◆ **WORK ITEM**
Present the data once more in exactly its original form.

* * *

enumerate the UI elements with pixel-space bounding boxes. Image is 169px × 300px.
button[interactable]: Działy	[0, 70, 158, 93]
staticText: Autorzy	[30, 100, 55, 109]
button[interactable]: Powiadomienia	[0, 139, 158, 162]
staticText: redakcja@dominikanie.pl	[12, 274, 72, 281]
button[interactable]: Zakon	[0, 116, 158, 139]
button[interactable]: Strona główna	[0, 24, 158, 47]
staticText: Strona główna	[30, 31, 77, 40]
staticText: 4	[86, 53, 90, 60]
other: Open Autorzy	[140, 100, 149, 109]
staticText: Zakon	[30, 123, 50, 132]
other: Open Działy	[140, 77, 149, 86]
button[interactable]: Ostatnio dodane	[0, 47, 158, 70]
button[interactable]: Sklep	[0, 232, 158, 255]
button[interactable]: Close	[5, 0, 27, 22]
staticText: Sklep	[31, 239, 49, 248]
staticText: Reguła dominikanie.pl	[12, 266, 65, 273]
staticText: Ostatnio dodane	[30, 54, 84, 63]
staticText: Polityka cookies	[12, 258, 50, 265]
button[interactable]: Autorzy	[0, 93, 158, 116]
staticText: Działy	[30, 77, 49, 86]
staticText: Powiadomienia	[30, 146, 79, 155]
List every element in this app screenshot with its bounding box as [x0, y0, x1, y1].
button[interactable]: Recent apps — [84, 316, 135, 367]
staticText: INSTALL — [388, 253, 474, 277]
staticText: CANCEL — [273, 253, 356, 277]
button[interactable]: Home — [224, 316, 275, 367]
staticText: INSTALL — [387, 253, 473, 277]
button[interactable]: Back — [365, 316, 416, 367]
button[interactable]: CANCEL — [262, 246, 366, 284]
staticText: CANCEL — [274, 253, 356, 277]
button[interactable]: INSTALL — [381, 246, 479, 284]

* * *

◆ **RESPONSE AREA**
enumerate the UI elements with pixel-space bounding boxes. Image is 169px × 300px.
button[interactable]: Działy	[0, 70, 158, 93]
staticText: Autorzy	[30, 100, 55, 109]
button[interactable]: Powiadomienia	[0, 139, 158, 162]
staticText: redakcja@dominikanie.pl	[12, 274, 72, 281]
button[interactable]: Zakon	[0, 116, 158, 139]
button[interactable]: Strona główna	[0, 24, 158, 47]
staticText: Strona główna	[30, 31, 77, 40]
staticText: 4	[86, 53, 90, 60]
other: Open Autorzy	[140, 100, 149, 109]
staticText: Zakon	[30, 123, 50, 132]
other: Open Działy	[140, 77, 149, 86]
button[interactable]: Ostatnio dodane	[0, 47, 158, 70]
button[interactable]: Sklep	[0, 232, 158, 255]
button[interactable]: Close	[5, 0, 27, 22]
staticText: Sklep	[31, 239, 49, 248]
staticText: Reguła dominikanie.pl	[12, 266, 65, 273]
staticText: Ostatnio dodane	[30, 54, 84, 63]
staticText: Polityka cookies	[12, 258, 50, 265]
button[interactable]: Autorzy	[0, 93, 158, 116]
staticText: Działy	[30, 77, 49, 86]
staticText: Powiadomienia	[30, 146, 79, 155]
List every element in this app screenshot with its bounding box as [x0, y0, x1, y1].
button[interactable]: Recent apps — [84, 316, 135, 367]
staticText: INSTALL — [388, 253, 474, 277]
staticText: CANCEL — [273, 253, 356, 277]
button[interactable]: Home — [224, 316, 275, 367]
staticText: INSTALL — [387, 253, 473, 277]
button[interactable]: Back — [365, 316, 416, 367]
button[interactable]: CANCEL — [262, 246, 366, 284]
staticText: CANCEL — [274, 253, 356, 277]
button[interactable]: INSTALL — [381, 246, 479, 284]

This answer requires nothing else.